Restricting urban centers: removing cars from cities

The use of private vehicles is the major source of urban (and non-urban) air pollution practically everywhere in the world, except perhaps regions in which emissions from coal-fired power plants are not located near cities. How can cities remove cars?

A 2022 study conducted by Paula Kuss and Kimberly A. Nicholas summarized the 12 best initiatives to get cars out of cities, which included (1) including a pay-per-use urban charge, (2) replacing parking spaces with bike lanes and walkways and (3) restricting car entry.

These measures must be accompanied by pedestrian alternatives, cycling mobility and collective public transport options (if possible electric or hydrogen).

More plants, less fumes: how plants can function as a filter

air pollution 2

Increasing vegetation (not necessarily trees, but also trees) is one of the main objectives of towns and cities looking to improve quality of life in cities. Without being the panacea, plants do help to filter urban pollutants and reduce noise and thermal pollution.

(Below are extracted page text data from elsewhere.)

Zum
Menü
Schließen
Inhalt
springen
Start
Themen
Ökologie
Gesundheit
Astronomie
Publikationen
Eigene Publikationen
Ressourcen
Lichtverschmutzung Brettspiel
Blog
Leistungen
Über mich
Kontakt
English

For them to be a success, green infrastructure strategies need to follow a strategic plan that connects the city’s green areas, reversing the current pattern of green islands in a sea of asphalt to gray islands in an ‘urban forest’.

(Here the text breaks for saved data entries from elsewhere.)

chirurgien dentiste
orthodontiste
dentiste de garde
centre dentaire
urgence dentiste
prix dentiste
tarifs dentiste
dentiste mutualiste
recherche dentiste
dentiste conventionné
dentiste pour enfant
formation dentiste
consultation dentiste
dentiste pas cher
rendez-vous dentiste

Innovative materials and technologies that can be used in cities

Large-scale solar deployment in cities reduces or directly avoids the use of nearby industrial thermal plants, but also facilitates the change towards a heat pump electric heating system.

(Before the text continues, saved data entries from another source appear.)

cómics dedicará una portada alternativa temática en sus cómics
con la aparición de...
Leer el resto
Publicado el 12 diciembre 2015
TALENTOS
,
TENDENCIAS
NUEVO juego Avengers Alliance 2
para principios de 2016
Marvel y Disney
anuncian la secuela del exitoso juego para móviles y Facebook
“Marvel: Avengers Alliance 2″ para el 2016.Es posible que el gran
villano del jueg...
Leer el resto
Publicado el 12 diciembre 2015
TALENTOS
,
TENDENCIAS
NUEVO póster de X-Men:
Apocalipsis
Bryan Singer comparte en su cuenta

Permeable pavements also help when soil cannot be included as an air pollutant sink. In addition to these materials, local or zero kilometer agriculture can also help when certain chemicals are not used, helping to retain carbon.

In 2021, the WHO published new and stricter air quality guidelines, just for us to realize that air pollution was even more of a problem than we originally thought. The current objectives of cities include reducing some of the air pollutants to a minimum, many of which do not have a minimum safety level (they are harmful in any concentration). The decision making is more pressing.